■ **What is required**: With the pictures left aside, write out the entries that follow exactly.

■ **Recorded data**:
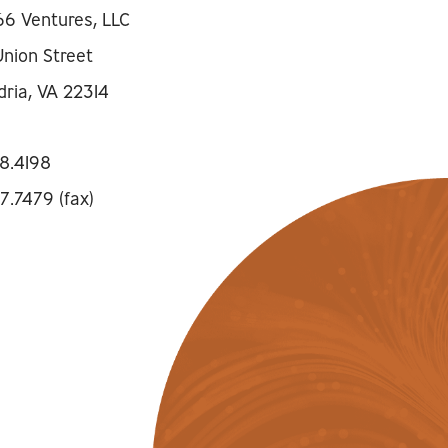
66 Ventures, LLC
Union Street
dria, VA 22314
8.4198
7.7479 (fax)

■ **Problem solution**:
66 Ventures, LLC
Union Street
dria, VA 22314
8.4198
7.7479 (fax)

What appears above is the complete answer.